A new friend, Julie Anderson of Enterprise, turned out to be a Reiki master, and gave Mary her first Reiki treatment in 1996. "I was amazed at how good I felt," she remembered. Eventually Rautenstrauch became an apprentice to Anderson, who also owns a business called Winter's End, which deals in natural health products. Rautenstrauch achieved her first level certificate in 2001. She's now a Level 2 practitioner, with additional "attunements" divulged to increase her effectiveness at each level.
She said she conducts an average of two to five sessions a week.

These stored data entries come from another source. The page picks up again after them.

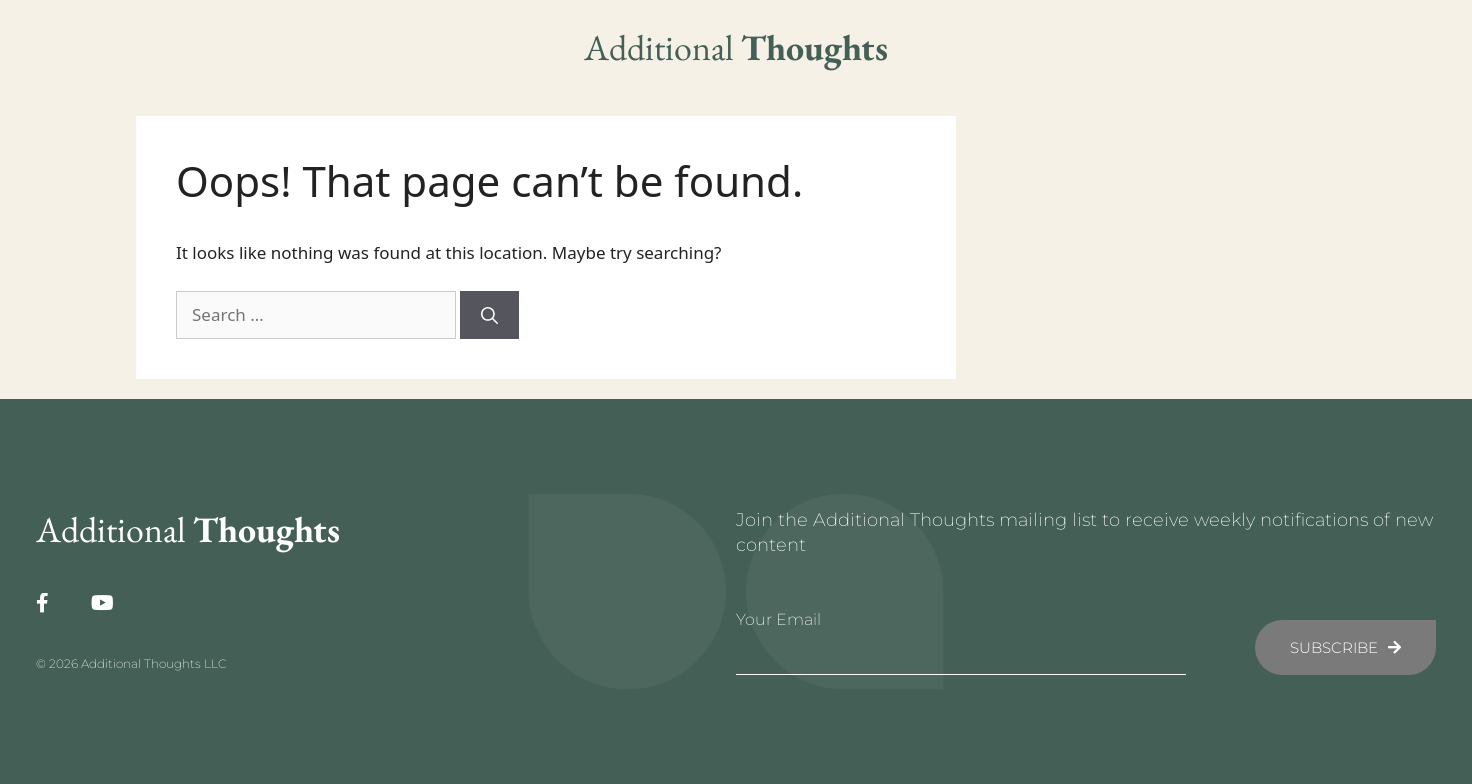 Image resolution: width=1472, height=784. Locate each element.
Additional (736, 47)
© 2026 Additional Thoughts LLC (131, 663)
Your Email (778, 619)
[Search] (489, 315)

The fact that approximately 90 percent of her clients return for additional sessions speaks for the therapy's effectiveness.
Her clients have included the entire Joseph High School volleyball team, brought in by their coach for a Reiki session, and many who suffer some type of pain, including migraine headaches. "There's no quick fix," she said, then told about a regular customer calling her with a migraine she had been unable to shake for three days. It was gone by the end of an hour-long session.

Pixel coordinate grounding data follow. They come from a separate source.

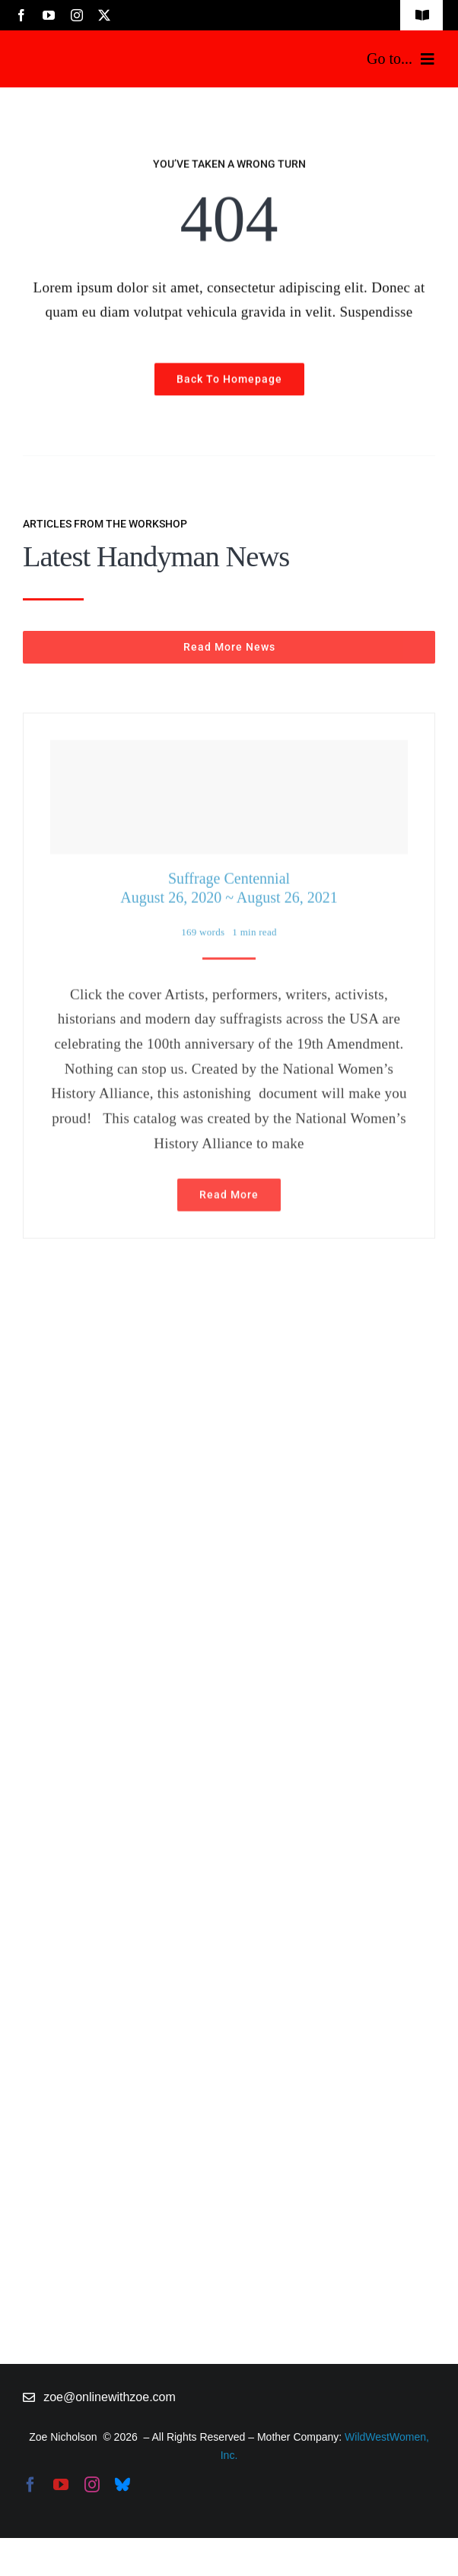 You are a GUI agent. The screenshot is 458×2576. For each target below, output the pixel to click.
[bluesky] (122, 2484)
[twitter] (104, 15)
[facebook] (21, 15)
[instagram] (77, 15)
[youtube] (49, 15)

One skeptical client told someone before she visited Rautenstrauch for the first time she was going for a "voodoo" treatment. When she returned for a second treatment, Rautenstrauch jokingly met her at the door with her version of a voodoo doll.
Rautenstrauch said that Reiki is no replacement for traditional medical treatment, it isn't used for disease diagnosis and no cures are promised. However, she feels almost everyone can benefit.
"It's changed my life," she said. Not only has the pain been relieved, but her approach toward problems has also changed. "I used to feel like I needed to fix everything. Now I've learned to let it go."